We thank the Blockchair API for providing the transaction data for this research.

Links

https://www.bitcoin.com/fundraise/

https://old.reddit.com/r/btc/comments/c1ncgt/somemassivedonationsofbchjustcameinto/erec3h4/

https://blockchair.com/bitcoin-cash/transaction/a0f28991dfe01bf7b56e38ee6c61b49f593c2f3aa4b548379276a56bc1c95740

https://cashshuffle.com/

https://explorer.viabtc.com/bch/address/pq9j5y0v8ssxdnzu24kxnaddxffy8kzeuutwp2cprn?page=1

https://github.com/cashshuffle/spec/blob/master/CASHFUSION.md

Responses


RE: Blockchain Analysis Versus CashShuffle: Tracking the 300 BCH donation to Bitcoin Unlimited

by @Ouijamonopoly

Great


RE: Blockchain Analysis Versus CashShuffle: Tracking the 300 BCH donation to Bitcoin Unlimited

by @im_uname

Great analysis! It would also be useful to analyze the probability of the one-origin hypothesis versus the three-origin hypothesis (the existence of the latter makes the former less certain, so it'll be interesting to know what kind of probability can be assigned to each).

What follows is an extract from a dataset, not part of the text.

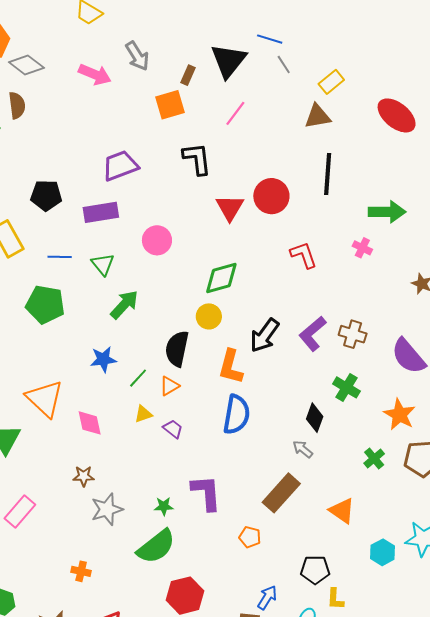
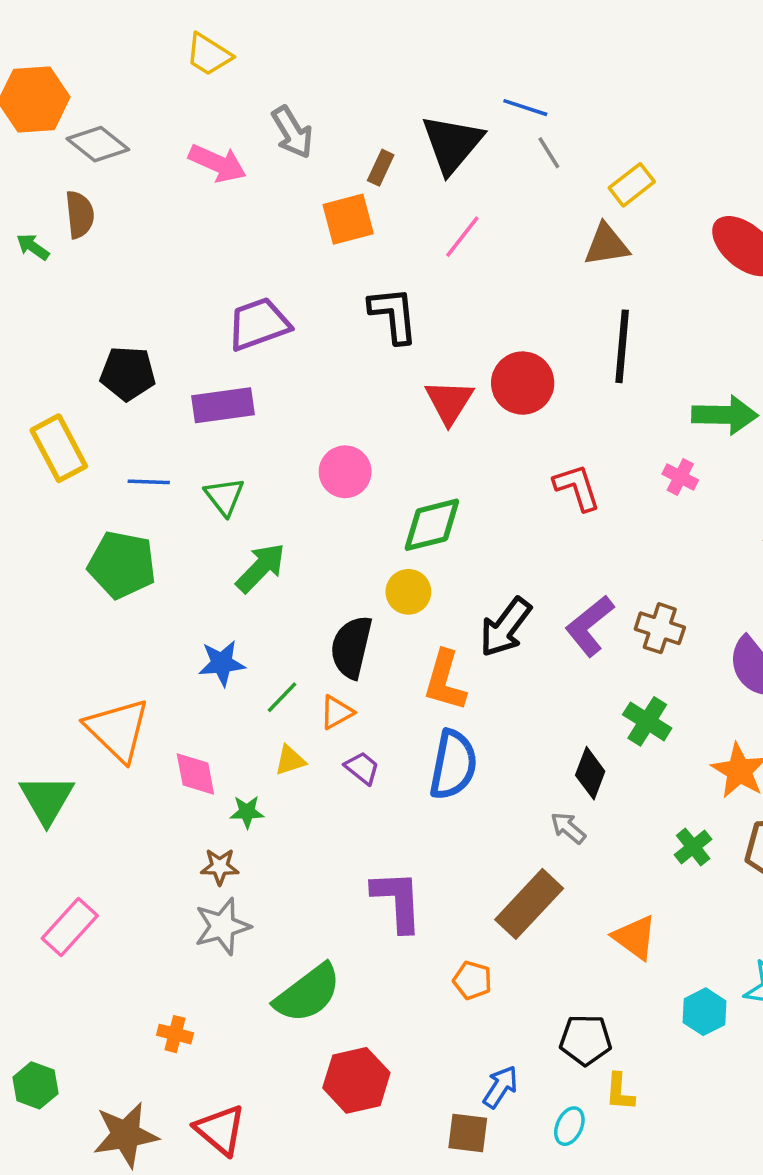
pink circle: (157, 240) -> (345, 472), moved
purple trapezoid: (173, 429) -> (362, 768), moved
brown star: (84, 476) -> (220, 867), moved
green star: (164, 506) -> (247, 812), moved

RE: RE: Blockchain Analysis Versus CashShuffle: Tracking the 300 BCH donation to Bitcoin Unlimited

by @BigBlockIfTrue

The method currently relies on a manual plausibility assessment of any generated scenario (i.e. by inspecting the DAG). The model does not compute p-values for hypothesis testing, it only computes probabilities of origins conditional on the exclusion of other origins. Also you want to keep an eye on things not (yet) considered by the model, such as addresses and other transaction types (e.g. I decided to add the processing of single-input transactions to discover more links between origins). Surely this can be further developed and extended with more traditional blockchain analysis techniques, I just put this together in a week.